Erste Gespräche über Fehmarn hat es schon Anfang des Jahres gegeben – das bestätigten Weber und Weist auf Nachfrage. In den Blickpunkt rückt in diesem Zusammenhang wieder die 4,3 Hektar große Ackerfläche an der Gorch-Fock-Straße, wo neben Reihen-, Einfamilienhäusern und Doppelhaushälften auch Mehrfamilienhäuser zu sozial verträglichen Quadratmeterpreisen entstehen sollen. „Wir haben Interesse signalisiert, wenn Häuser in Geschossbauart angedacht sind“, so Weist, der aber auch darauf verweist, dass es bisher noch keine Zeitschiene geben könne. „Zunächst müssen Bauamt und Politik die Planungen vorantreiben. Bis dahin sind wir noch nicht involviert. Dann bringen wir uns aber gerne ein“, erklärt Weist.

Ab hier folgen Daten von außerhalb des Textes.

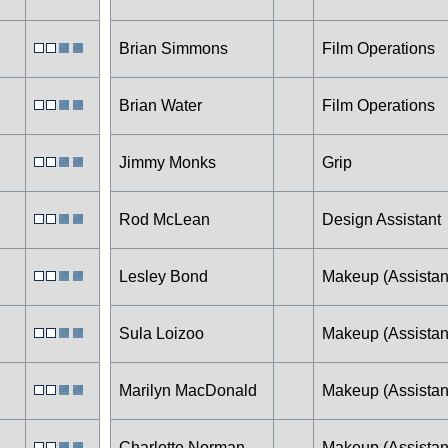
Brian Simmons
Film Operations
Brian Water
Film Operations
Jimmy Monks
Grip
Rod McLean
Design Assistant
Lesley Bond
Makeup (Assistan
Sula Loizoo
Makeup (Assistan
Marilyn MacDonald
Makeup (Assistan
Charlotte Norman
Makeup (Assistan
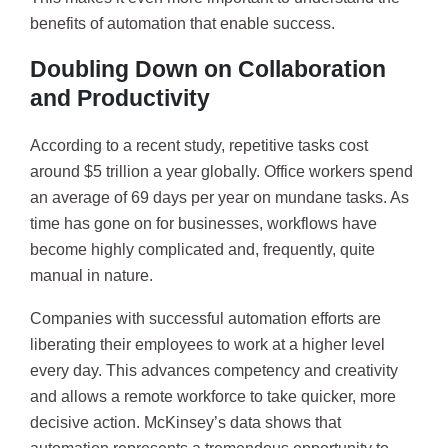
benefits of automation that enable success.
Doubling Down on Collaboration
and Productivity
According to a recent study, repetitive tasks cost
around $5 trillion a year globally. Office workers spend
an average of 69 days per year on mundane tasks. As
time has gone on for businesses, workflows have
become highly complicated and, frequently, quite
manual in nature.
Companies with successful automation efforts are
liberating their employees to work at a higher level
every day. This advances competency and creativity
and allows a remote workforce to take quicker, more
decisive action. McKinsey’s data shows that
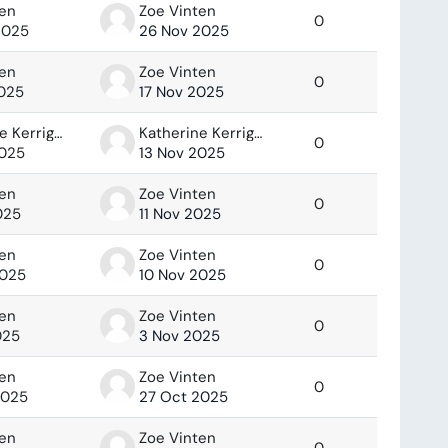
ten
Zoe Vinten
0
2025
26 Nov 2025
ten
Zoe Vinten
0
2025
17 Nov 2025
Katherine Kerrigan
Katherine Kerrigan
0
2025
13 Nov 2025
ten
Zoe Vinten
0
025
11 Nov 2025
ten
Zoe Vinten
0
2025
10 Nov 2025
ten
Zoe Vinten
0
025
3 Nov 2025
ten
Zoe Vinten
0
2025
27 Oct 2025
ten
Zoe Vinten
0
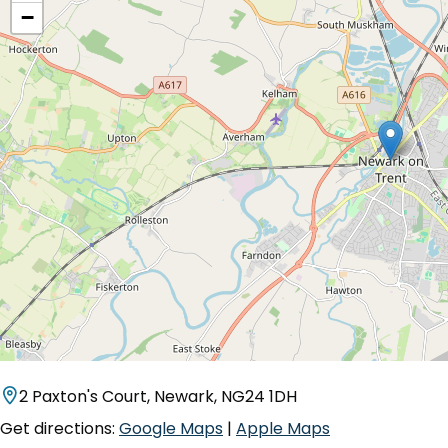
−
2 Paxton's Court, Newark, NG24 1DH
Get directions:
Google Maps
|
Apple Maps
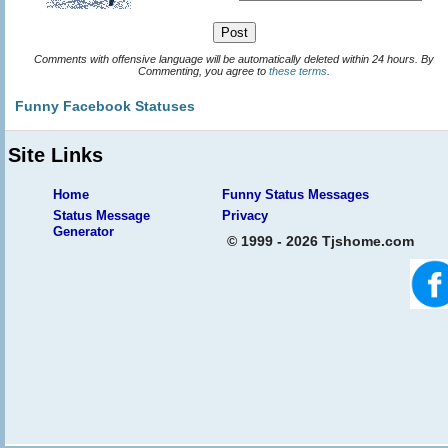
Comments with offensive language will be automatically deleted within 24 hours. By
Commenting, you agree to
these terms
.
Funny Facebook Statuses
Site Links
Home
Funny Status Messages
Status Message
Privacy
Generator
© 1999 - 2026 Tjshome.com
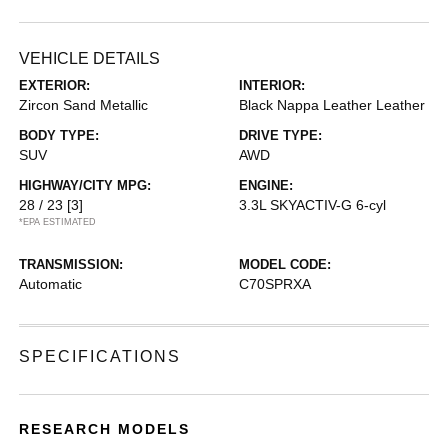
VEHICLE DETAILS
EXTERIOR:
INTERIOR:
Zircon Sand Metallic
Black Nappa Leather Leather
BODY TYPE:
DRIVE TYPE:
SUV
AWD
HIGHWAY/CITY MPG:
ENGINE:
28 / 23
[3]
3.3L SKYACTIV-G 6-cyl
*EPA ESTIMATED
TRANSMISSION:
MODEL CODE:
Automatic
C70SPRXA
SPECIFICATIONS
RESEARCH MODELS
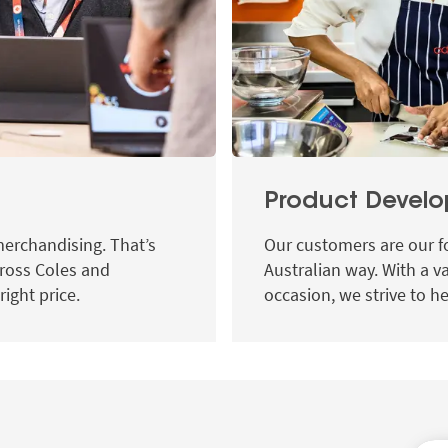
Product Devel
merchandising. That’s
Our customers are our f
ross Coles and
Australian way. With a v
right price.
occasion, we strive to he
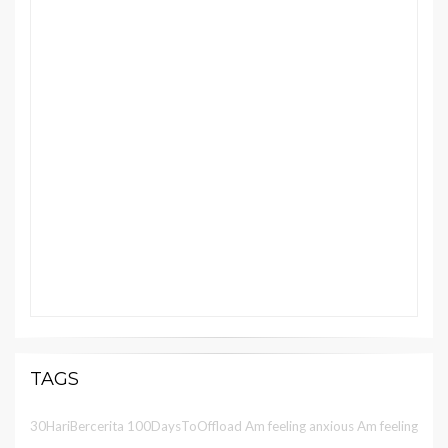
TAGS
30HariBercerita
100DaysToOffload
Am feeling anxious
Am feeling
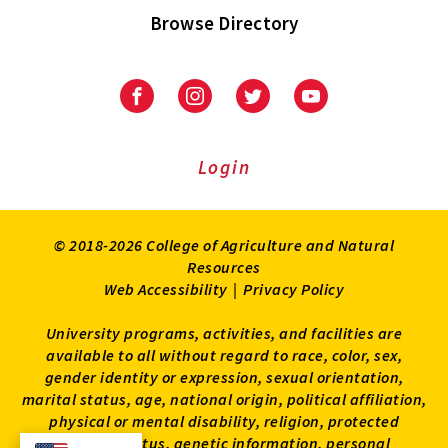
Browse Directory
University
University
University
University
of
of
of
of
Maryland
Maryland
Maryland
Maryland
Extension
Extension
Extension
Extension
Login
on
on
on
on
Facebook
Instagram
Twitter
Youtube
© 2018-2026 College of Agriculture and Natural
Resources
Web Accessibility
|
Privacy Policy
University programs, activities, and facilities are
available to all without regard to race, color, sex,
gender identity or expression, sexual orientation,
marital status, age, national origin, political affiliation,
physical or mental disability, religion, protected
veteran status, genetic information, personal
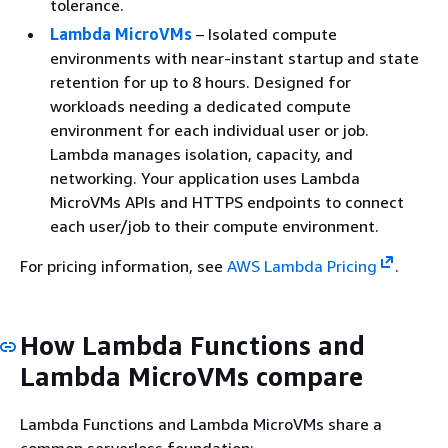
tolerance.
Lambda MicroVMs
– Isolated compute
environments with near-instant startup and state
retention for up to 8 hours. Designed for
workloads needing a dedicated compute
environment for each individual user or job.
Lambda manages isolation, capacity, and
networking. Your application uses Lambda
MicroVMs APIs and HTTPS endpoints to connect
each user/job to their compute environment.
For pricing information, see
AWS Lambda Pricing
.
How Lambda Functions and
Lambda MicroVMs compare
Lambda Functions and Lambda MicroVMs share a
common serverless foundation:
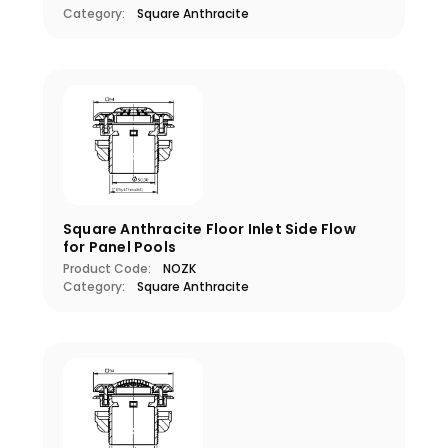
Category:
Square Anthracite
Square Anthracite Floor Inlet Side Flow
for Panel Pools
Product Code:
NOZK
Category:
Square Anthracite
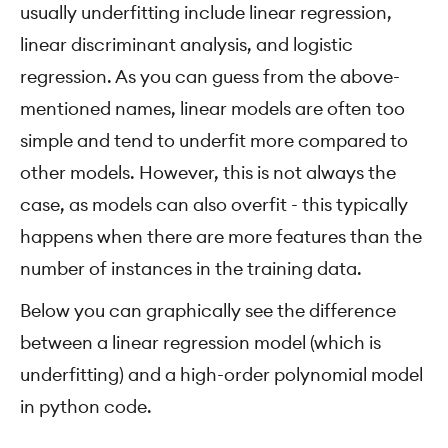
usually underfitting include linear regression,
linear discriminant analysis, and logistic
regression. As you can guess from the above-
mentioned names, linear models are often too
simple and tend to underfit more compared to
other models. However, this is not always the
case, as models can also overfit - this typically
happens when there are more features than the
number of instances in the training data.
Below you can graphically see the difference
between a linear regression model (which is
underfitting) and a high-order polynomial model
in python code.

Bauamtsleiter Benjamin May bestätigte auf Nachfrage, dass die Landesplanungsbehörde keine Bedenken angemeldet habe, dass an der Gorch-Fock-Straße Ackerland zu Bauland werde. Zudem sei für den Bau- und Umweltausschuss am 26. November (Dienstag) eine Umstellung im Verfahren geplant, damit dieses beschleunigt werden könne. „Damit kommt Druck in die Sache“, so May. Parallel zum Bebauungsplan soll auch das Verfahren für den Flächennutzungsplan vorangebracht werden.

Auch wenn der Bedarf für Wohnraum auf Fehmarn groß ist – generell betonte May, dass man nicht einfach eine Planung „hinklatschen“ werde, sondern den hohen Ansprüchen der heutigen Wohnraumentwicklung genügen wolle.